As more accurate measurements on the topology of the Internet became possible, the preferential attachment driven models were improved5,6 in order to explain more subtle topological features as well. Models based on first principles, starting from the main question “what really matters when it comes to topology construction?” were also considered more than a decade ago, and these approaches explained also the relative robustness of the Internet against targeted attacks on the hubs7,8.

More research went in the direction of k-shell decomposition models9,10, and location based growth11,12. Considering the Internet as a spatial network (a network embedded in the geographical space)13, was also helpful in understanding it’s evolution and making connections with important socio-economic parameters1,12,14. Topological features of the Internet are correlated with the data transmission speed, and as a result many useful statistical information concerning the topology can be extracted from Round Trip Time (RTT) measurements with “ping” or “traceroute” commands15,16.

In studying large complex system like the Internet, a first task is to reveal universally valid statistical features and laws.

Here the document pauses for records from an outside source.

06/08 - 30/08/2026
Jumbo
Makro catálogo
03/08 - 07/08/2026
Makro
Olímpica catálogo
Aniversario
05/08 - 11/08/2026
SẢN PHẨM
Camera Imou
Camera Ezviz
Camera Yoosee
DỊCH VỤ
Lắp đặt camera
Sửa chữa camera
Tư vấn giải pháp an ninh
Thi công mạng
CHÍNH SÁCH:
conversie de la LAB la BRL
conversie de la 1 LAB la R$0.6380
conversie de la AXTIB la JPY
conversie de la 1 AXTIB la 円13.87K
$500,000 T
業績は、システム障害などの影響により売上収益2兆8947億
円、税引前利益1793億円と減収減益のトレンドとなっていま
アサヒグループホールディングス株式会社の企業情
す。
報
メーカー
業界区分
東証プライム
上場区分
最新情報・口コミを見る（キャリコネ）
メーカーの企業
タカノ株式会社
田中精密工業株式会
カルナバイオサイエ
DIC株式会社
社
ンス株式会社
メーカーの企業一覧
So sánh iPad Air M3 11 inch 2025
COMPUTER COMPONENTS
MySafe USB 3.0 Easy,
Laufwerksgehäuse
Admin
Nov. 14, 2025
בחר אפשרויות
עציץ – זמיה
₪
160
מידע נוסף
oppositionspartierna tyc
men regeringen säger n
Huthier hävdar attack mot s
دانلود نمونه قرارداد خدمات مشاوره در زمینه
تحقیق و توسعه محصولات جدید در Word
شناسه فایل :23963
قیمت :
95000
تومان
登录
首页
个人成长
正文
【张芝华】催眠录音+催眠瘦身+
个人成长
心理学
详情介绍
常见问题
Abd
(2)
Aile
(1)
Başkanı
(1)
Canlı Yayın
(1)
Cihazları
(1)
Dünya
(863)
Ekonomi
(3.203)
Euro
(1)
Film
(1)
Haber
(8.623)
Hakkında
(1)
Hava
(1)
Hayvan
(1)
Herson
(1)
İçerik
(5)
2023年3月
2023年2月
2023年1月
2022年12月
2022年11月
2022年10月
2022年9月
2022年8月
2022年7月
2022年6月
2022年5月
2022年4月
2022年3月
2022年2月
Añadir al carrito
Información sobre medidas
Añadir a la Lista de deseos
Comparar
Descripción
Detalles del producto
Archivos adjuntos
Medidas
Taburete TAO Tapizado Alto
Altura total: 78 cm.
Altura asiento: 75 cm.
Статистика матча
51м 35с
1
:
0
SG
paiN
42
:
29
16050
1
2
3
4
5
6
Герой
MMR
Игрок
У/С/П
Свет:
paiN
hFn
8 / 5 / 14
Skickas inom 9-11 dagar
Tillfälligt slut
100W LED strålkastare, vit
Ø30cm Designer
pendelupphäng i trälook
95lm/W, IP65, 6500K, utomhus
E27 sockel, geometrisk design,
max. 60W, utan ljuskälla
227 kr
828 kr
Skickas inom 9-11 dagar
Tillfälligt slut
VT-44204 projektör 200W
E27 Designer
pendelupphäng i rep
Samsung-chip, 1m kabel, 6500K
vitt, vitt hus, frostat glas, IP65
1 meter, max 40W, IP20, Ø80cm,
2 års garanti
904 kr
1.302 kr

Statistical physics taught us, that complexity is always accompanied by scaling laws17, i.e. power law type dependence among relevant variables. In many case scaling is just a first, simpler approach for a more complicated functional dependence, however scaling can have also a deeper meaning suggesting universalities and self-organisation. Proving that a functional dependence that resembles a power-law is indeed a rigorous scaling with deeper consequences is not a trivial task and needs a more elaborated statistical and modelling study. In our approach we will look for scaling laws only as a first, simpler approach to the relevant functional dependences in the observed trends.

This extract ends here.